The value of the acceleration due to gravity is g, at a height $h = \frac{R}{2}$ (R = radius of the earth) from the surface of the earth. It is again equal to g, at a depth d below the surface of the earth. The ratio $(\frac{d}{R})$ equals

• A. $\frac{5}{9}$
• B. $\frac{1}{3}$
• C. $\frac{7}{9}$
• D. $\frac{4}{9}$

Answer 1

Answer: (A)

$\frac{5}{9}$

Answer 2

Let $g_0$ be the acceleration due to gravity at the surface.
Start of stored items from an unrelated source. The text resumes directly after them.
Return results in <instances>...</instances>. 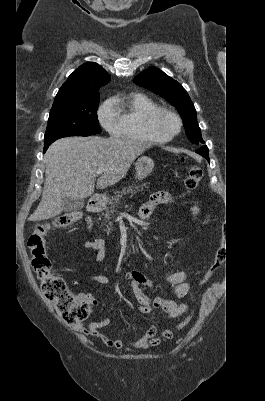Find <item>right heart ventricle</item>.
<instances>
[{"mask_svg":"<svg viewBox=\"0 0 265 401\" xmlns=\"http://www.w3.org/2000/svg\"><path fill=\"white\" fill-rule=\"evenodd\" d=\"M111 102L117 116L114 137L154 142L146 127L148 114L159 107L153 99L132 91L116 94Z\"/></svg>","mask_w":265,"mask_h":401,"instance_id":"obj_1","label":"right heart ventricle"}]
</instances>
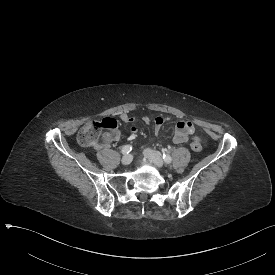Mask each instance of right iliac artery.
Wrapping results in <instances>:
<instances>
[{
  "mask_svg": "<svg viewBox=\"0 0 275 275\" xmlns=\"http://www.w3.org/2000/svg\"><path fill=\"white\" fill-rule=\"evenodd\" d=\"M132 150V146L131 145H124L122 147V154L126 155V154H129Z\"/></svg>",
  "mask_w": 275,
  "mask_h": 275,
  "instance_id": "82829eb1",
  "label": "right iliac artery"
}]
</instances>
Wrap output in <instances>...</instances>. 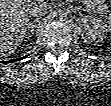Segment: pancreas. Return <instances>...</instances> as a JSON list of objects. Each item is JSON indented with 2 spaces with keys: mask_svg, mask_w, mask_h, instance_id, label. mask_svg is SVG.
I'll return each mask as SVG.
<instances>
[{
  "mask_svg": "<svg viewBox=\"0 0 111 106\" xmlns=\"http://www.w3.org/2000/svg\"><path fill=\"white\" fill-rule=\"evenodd\" d=\"M82 3L87 12L95 15L107 16L109 22H111V13L104 0H83Z\"/></svg>",
  "mask_w": 111,
  "mask_h": 106,
  "instance_id": "1",
  "label": "pancreas"
}]
</instances>
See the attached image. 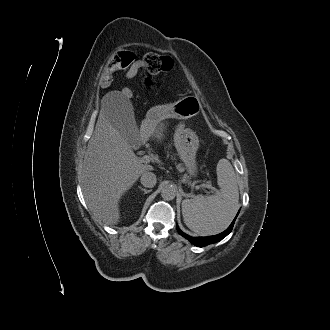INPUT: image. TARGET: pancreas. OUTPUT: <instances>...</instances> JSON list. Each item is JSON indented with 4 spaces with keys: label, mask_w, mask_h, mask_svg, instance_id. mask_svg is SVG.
<instances>
[{
    "label": "pancreas",
    "mask_w": 330,
    "mask_h": 330,
    "mask_svg": "<svg viewBox=\"0 0 330 330\" xmlns=\"http://www.w3.org/2000/svg\"><path fill=\"white\" fill-rule=\"evenodd\" d=\"M178 168H179V169H182V166L179 164V165H178ZM183 182H184V183H188V179H187L186 176L183 177Z\"/></svg>",
    "instance_id": "obj_1"
}]
</instances>
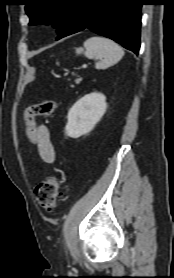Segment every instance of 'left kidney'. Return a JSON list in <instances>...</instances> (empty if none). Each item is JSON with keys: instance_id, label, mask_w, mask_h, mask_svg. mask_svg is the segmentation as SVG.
Wrapping results in <instances>:
<instances>
[{"instance_id": "5707ae66", "label": "left kidney", "mask_w": 174, "mask_h": 278, "mask_svg": "<svg viewBox=\"0 0 174 278\" xmlns=\"http://www.w3.org/2000/svg\"><path fill=\"white\" fill-rule=\"evenodd\" d=\"M107 109L106 97L90 93L79 99L69 110L65 132L71 138H79L93 130Z\"/></svg>"}]
</instances>
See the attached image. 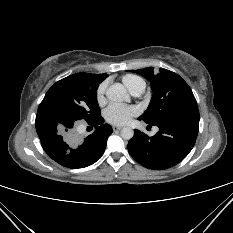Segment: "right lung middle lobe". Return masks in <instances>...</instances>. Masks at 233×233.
<instances>
[{
	"label": "right lung middle lobe",
	"mask_w": 233,
	"mask_h": 233,
	"mask_svg": "<svg viewBox=\"0 0 233 233\" xmlns=\"http://www.w3.org/2000/svg\"><path fill=\"white\" fill-rule=\"evenodd\" d=\"M99 83L88 73H77L56 82L39 105L38 113L48 111L61 120L89 121L100 114L96 98Z\"/></svg>",
	"instance_id": "dd1d6c3e"
}]
</instances>
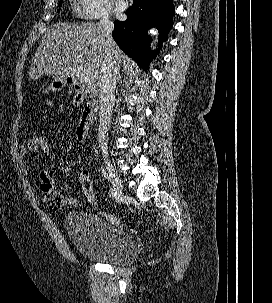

At height $h = \frac{R}{2}$, the acceleration due to gravity is $g_h = g_0 \left(\frac{R}{R+h}\right)^2 = g_0 \left(\frac{R}{R+\frac{R}{2}}\right)^2 = g_0 \left(\frac{R}{\frac{3R}{2}}\right)^2 = g_0 \left(\frac{2}{3}\right)^2 = \frac{4}{9} g_0$. At depth $d$, the acceleration due to gravity is $g_d = g_0 \left(1 - \frac{d}{R}\right)$. Given $g_h = g_d$, we have $\frac{4}{9} g_0 = g_0 \left(1 - \frac{d}{R}\right)$. Thus, $\frac{4}{9} = 1 - \frac{d}{R}$, which gives $\frac{d}{R} = 1 - \frac{4}{9} = \frac{5}{9}$.